Since the village is located on a hill, an observation platform near the church offers a fantastic view of the Chavón River and the Caribbean Sea.

In 1979, the movie “Apocalypse Today” came out. It depicts the events of the Vietnam War, but the landscapes of the movie are by no means Vietnamese. Most of the scenes were filmed in the Philippines, and some in the Dominican Republic, on the Chavon River – the famous helicopter scene was shot here.

From the centre, you can walk through meandering streets to a large Greek-style amphitheatre built on a slope of the hill.

Although the buildings in Altos de Chavón were artificially made to look old, everything still looks very impressive. We had a great time walking there.

Restaurants and Local Cuisine

We came from Peru, the country considered a culinary capital of South America, so we didn’t expect the Dominican Republic to surprise us in any way. However, everything turned out to be worse than we had expected. Even expensive restaurants geared towards tourists offered very mediocre food.

Having missed ceviche, we even ordered it once, but we didn’t like it at all. There’s a rather limited choice of fish dishes in the Dominican Republic, and it sometimes seems that locals don’t know how to cook seafood correctly.

Disappointed with restaurants, we started to search for cafes geared towards locals. Prices at such eateries were much lower, but it was hard for us to find anything within our gastronomic preferences on the menu. The thing is, Dominicans are used to deep frying everything, so the food comes out too fatty. Locals’ favourite meat is chicken, which is usually offered as a main course at restaurants.

Michael and Robert enjoy eating sushi, wakame and many different local specialties… wherever we go.

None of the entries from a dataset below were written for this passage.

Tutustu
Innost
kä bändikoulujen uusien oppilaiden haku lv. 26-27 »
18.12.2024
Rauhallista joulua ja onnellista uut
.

We visited food courts a few times, and street food turned out to be quite good. As for markets and supermarkets, the choice of groceries is not particularly wide there. However, mangoes, coconuts, pineapples, and other fruit grown in the Dominican Republic turned out to be fabulously delicious.

Local Mentality

Strict zoning and lack of communication between Dominicans and tourists create a fairly unpleasant atmosphere in the country. Locals often treat travellers as a kind of enemies or intruders.

Taxi drivers reluctantly take foreigners and set exorbitant prices for a five-minute ride. Sellers at markets behave as if they’re not interested in buyers and gaze at foreigners indifferently. It seemed to us that Dominicans wanted to get money from tourists, but at the same time they were not disposed to provide them with any service or even to be positive. We were surprised to see such unfriendly people working in the trade and service industry.

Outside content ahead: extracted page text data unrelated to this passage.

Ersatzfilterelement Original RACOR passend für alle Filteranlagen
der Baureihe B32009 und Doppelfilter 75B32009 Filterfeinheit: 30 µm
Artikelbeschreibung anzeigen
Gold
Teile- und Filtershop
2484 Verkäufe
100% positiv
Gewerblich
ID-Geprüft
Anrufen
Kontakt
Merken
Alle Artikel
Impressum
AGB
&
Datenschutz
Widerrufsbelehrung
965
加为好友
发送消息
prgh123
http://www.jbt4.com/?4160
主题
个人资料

Within reservations, in expensive restaurants and hotels, employees surely do their job professionally, but there’s always this marked class division, which is very unpleasant. Wherever we were, we’ve always treated sellers, waiters, and other workers as equals. But in the Dominican Republic, employees themselves think of themselves as servants, demonstratively stress their status of service employees, and look at foreigners as if they’re rich layabouts.

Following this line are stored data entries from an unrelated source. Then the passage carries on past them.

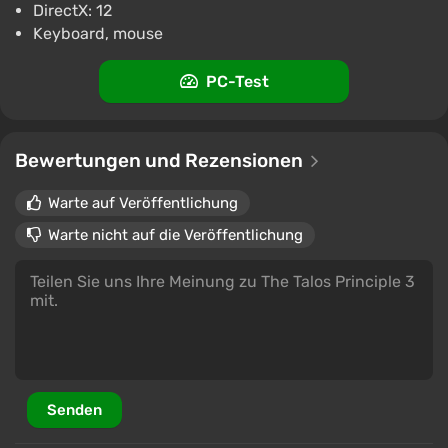
DirectX: 12
Keyboard, mouse
PC-Test
Bewertungen und Rezensionen
Warte auf Veröffentlichung
Warte nicht auf die Veröffentlichung
Senden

It’s noteworthy that all small businesses, including restaurants, hair and spa salons, are built by foreigners. Those who are willing to work earn good money in the Dominican Republic. Even plumbers, locksmiths, electricians, and builders (if they are responsible and do their work well) don’t suffer from lack of customers, live in good houses, and drive expensive cars.

Local citizens are not happy with the foreigners’ success and often deliberately hinder the development of their business, although they themselves are not willing to work and don’t try to create anything on their own. At supermarkets, groceries are packed by healthy, able-bodied men who bring the groceries to the car regardless of the customer’s desire and then demand tips aggressively. And this is hardly connected with lack of vacancies. It’s just easier to earn money like this.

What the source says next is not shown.